GetmeUK / ContentTools

A JS library for building WYSIWYG editors for HTML content.
http://getcontenttools.com
MIT License
3.95k stars 395 forks source link

Prevent removal of jQuery data from tags within editor #427

Closed Smashr closed 7 years ago

Smashr commented 7 years ago

Hey,

First of all ... ContentTools has been a lifesaver ! .. so thank you for all the effort you guys have put into it.

So in our use case there are several jQuery plugins that attach data to HTML tags within the content, and rely on this data to work properly. However, as soon as the ContentTools editor initializes all data associated with the DOM elements within the editor is removed / unlinked.

This can be because of several reasons, two of which may be:

  1. ContentTools actually removes all data on each DOM element.
  2. ContentTools removes and reinserts the content in a way that does not retain any of the previously attached jQuery data.

jQuery recommends using detach() instead of remove() to preserve any jQuery data attached to the DOM elements, if they need to be removed, modified and appended again.

I hope there's a solution, or a way around this. The inline editor we were previously using did preserve all jQuery data. Have a great day, and best of luck with everything.

Smashr commented 7 years ago

Hey Anthony, just wondering if there are any updates. :) Thanks.

anthonyjb commented 7 years ago

Hi @Smashr,

So as you suspected ContentTools does remove all elements from the page and re-add them (that's effectively the role of mount and unmount against the base Element class.
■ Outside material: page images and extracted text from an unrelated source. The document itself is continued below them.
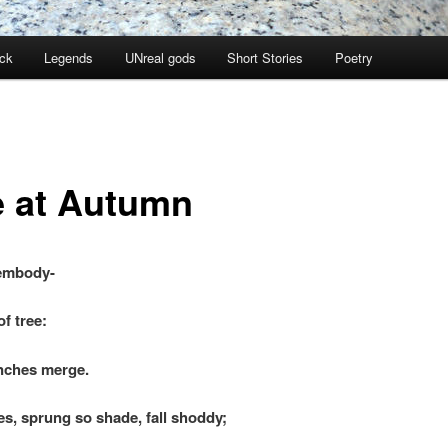
ock
Legends
UNreal gods
Short Stories
Poetry
e at Autumn
 embody-
f tree:
ches merge.
es, sprung so shade, fall shoddy;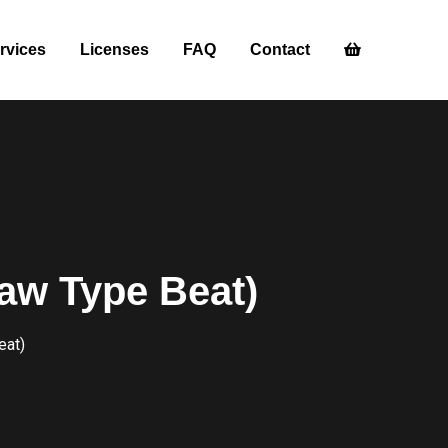
rvices
Licenses
FAQ
Contact
aw Type Beat)
eat)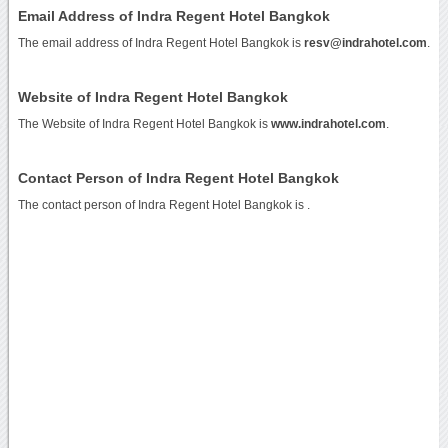
Email Address of Indra Regent Hotel Bangkok
The email address of Indra Regent Hotel Bangkok is
resv@indrahotel.com
.
Website of Indra Regent Hotel Bangkok
The Website of Indra Regent Hotel Bangkok is
www.indrahotel.com
.
Contact Person of Indra Regent Hotel Bangkok
The contact person of Indra Regent Hotel Bangkok is .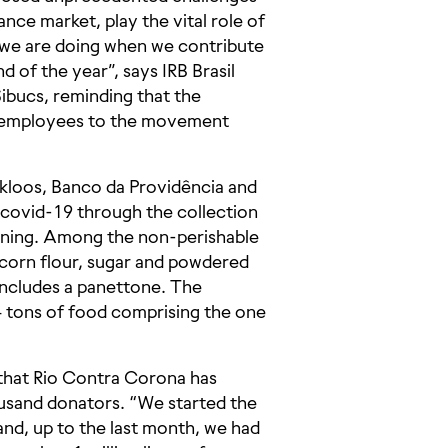
ance market, play the vital role of
 we are doing when we contribute
nd of the year”, says IRB Brasil
bucs, reminding that the
e employees to the movement
kloos, Banco da Providência and
y covid-19 through the collection
eaning. Among the non-perishable
, corn flour, sugar and powdered
 includes a panettone. The
4 tons of food comprising the one
 that Rio Contra Corona has
ousand donators. “We started the
and, up to the last month, we had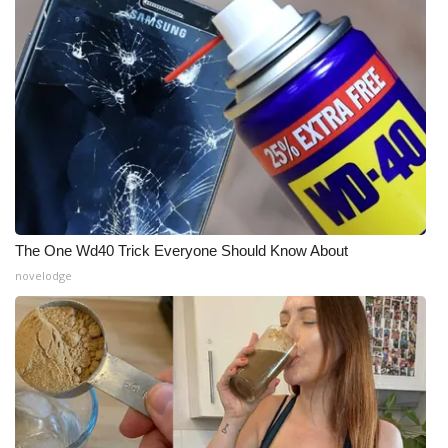
The One Wd40 Trick Everyone Should Know About
novelodge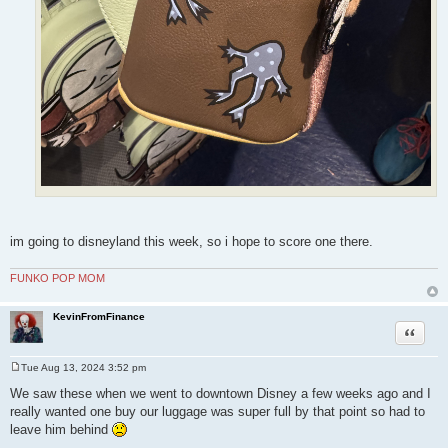
im going to disneyland this week, so i hope to score one there.
FUNKO POP MOM
KevinFromFinance
Quote
Tue Aug 13, 2024 3:52 pm
P
o
We saw these when we went to downtown Disney a few weeks ago and I
s
really wanted one buy our luggage was super full by that point so had to
t
leave him behind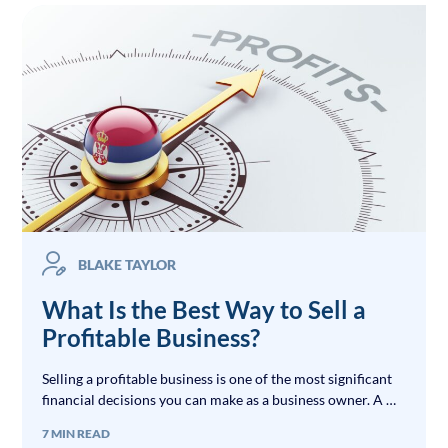
BLAKE TAYLOR
What Is the Best Way to Sell a
Profitable Business?
Selling a profitable business is one of the most significant
financial decisions you can make as a business owner. A …
7 MIN READ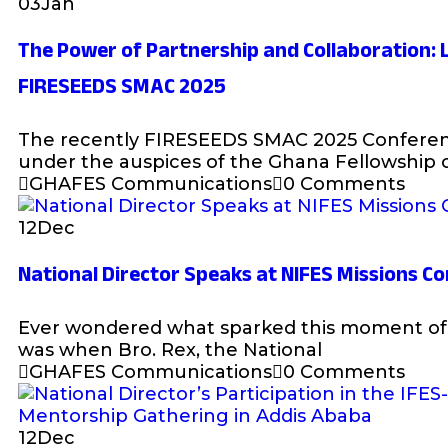
03
Jan
The Power of Partnership and Collaboration:
FIRESEEDS SMAC 2025
The recently FIRESEEDS SMAC 2025 Conferen
under the auspices of the Ghana Fellowship 
GHAFES Communications
0 Comments
12
Dec
National Director Speaks at NIFES Missions C
Ever wondered what sparked this moment of 
was when Bro. Rex, the National
GHAFES Communications
0 Comments
12
Dec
Solutions are a little tricky because the DOM elements of course are lost and even if you kept a reference to them there's no easy way to map them back. I can think of a couple of approaches you might take to get around this, but none are ideal. For example you could override the fromDOMElement against each ContentEdit element type (e.g https://github.com/GetmeUK/ContentEdit/blob/master/src/scripts/text.coffee#L838) and store a reference to the original element against the new editable element, for example:


    @fromDOMElement: (domElement) ->
        # Convert an element (DOM) to an element of this type
        elm = new @(
            domElement.tagName,
            @getDOMElementAttributes(domElement),
            domElement.innerHTML
            )
        elm._originalElement = domElement
        return elm

This would in theory allow you to access the data help against the original element and possibly reattach it (though the approach you take to doing this will depending on what it is your attempting to do).

The other possible approach would be to use datasets (e.g data-foo="bar") and serialize the data you're storing (as ContentEdit would duplicate data- attributes). This is possible the simplest in terms of not having to override anything in ContentEdit/Tools.

I might be able to offer some better solutions if I can see some examples of what your doing with the stored data.